01 / PYTHON QUANTITATIVE RESEARCH
Signal Research & Backtesting
Do simple, well-known trading signals still work after costs? I backtested two of them on a 25-stock US large-cap universe over the last decade: a cross-sectional momentum strategy (rank the universe on trailing 12-1 month return, hold the top 5 equal-weight, rebalance monthly) and a time-series mean-reversion strategy on SPY (long when the 20-day z-score drops below −1, exit on recovery). Both are charged 10 bps of one-way transaction cost. The engine is ~150 lines of pandas; everything on this page comes out of its JSON export.

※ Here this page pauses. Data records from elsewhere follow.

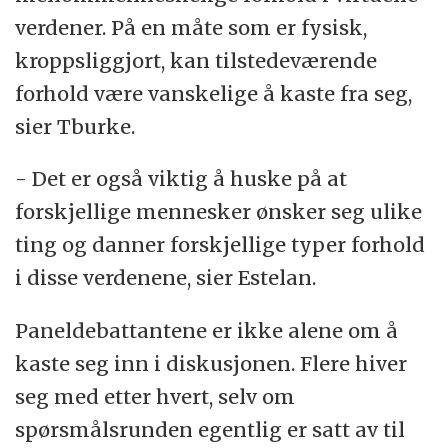
verdener. På en måte som er fysisk,
kroppsliggjort, kan tilstedeværende
forhold være vanskelige å kaste fra seg,
sier Tburke.
- Det er også viktig å huske på at
forskjellige mennesker ønsker seg ulike
ting og danner forskjellige typer forhold
i disse verdenene, sier Estelan.
Paneldebattantene er ikke alene om å
kaste seg inn i diskusjonen. Flere hiver
seg med etter hvert, selv om
spørsmålsrunden egentlig er satt av til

Growth of $100 (log scale)
2016-07-01 to 2026-07-03 · net of 10 bps one-way costs · weekly samples
Drawdown from peak
How much of the portfolio's prior peak was lost at each point — the metric that decides whether a strategy is actually livable.
Momentum monthly returns (%)
Blue = positive month, red = negative. Color scale is clamped at the 95th percentile so single outlier months don't wash it out.
| Jan | Feb | Mar | Apr | May | Jun | Jul | Aug | Sep | Oct | Nov | Dec | |
|---|---|---|---|---|---|---|---|---|---|---|---|---|
| 2026 | 6.1 | -5.5 | -3.2 | 25.2 | 8.0 | 2.9 | 0.1 | |||||
| 2025 | 5.8 | -5.5 | -10.7 | 7.5 | 10.9 | -1.3 | -3.2 | -1.8 | 13.2 | -1.1 | -5.8 | 1.1 |
| 2024 | 4.9 | 16.8 | 1.1 | -7.8 | 11.6 | 7.2 | -3.2 | 4.6 | 0.7 | 5.4 | 7.0 | -1.5 |
| 2023 | -2.0 | -4.4 | 1.4 | 5.6 | 9.6 | 10.0 | 4.1 | -1.5 | -8.7 | -0.4 | 13.0 | 4.0 |
| 2022 | -7.0 | -3.5 | 6.1 | -13.6 | 4.7 | -9.5 | 5.2 | -4.9 | -5.3 | 15.9 | 2.8 | -2.0 |
| 2021 | 0.8 | -4.4 | -1.7 | 6.9 | -1.2 | 8.2 | -2.2 | 9.6 | -2.9 | 15.7 | -4.6 | -2.6 |
| 2020 | 3.0 | -2.9 | -6.0 | 20.8 | 8.5 | 11.9 | 21.8 | 28.8 | -7.8 | -6.8 | 17.6 | 6.9 |
| 2019 | 16.5 | 3.1 | 2.4 | 4.4 | -3.7 | 6.5 | 3.1 | 2.7 | -1.5 | -0.4 | 3.1 | 6.0 |
| 2018 | 21.4 | -2.8 | -2.0 | 3.6 | 8.4 | 2.2 | 0.3 | 11.0 | 1.6 | -23.9 | 5.3 | -9.2 |
| 2017 | -1.6 | 10.9 | -1.2 | -3.3 | 6.2 | 1.3 | 9.3 | 1.2 | 2.0 | 3.0 | -2.1 | -0.5 |
| 2016 | 16.4 | 2.4 | 2.9 | 1.5 | 7.7 | 7.8 |
Parameter sensitivity — Sharpe ratio
Momentum lookback (rows) × number of holdings (columns). Cells are colored relative to SPY buy-and-hold Sharpe (0.86): blue beats the benchmark. The signal is robust — every configuration clears it — which matters more than any single cell.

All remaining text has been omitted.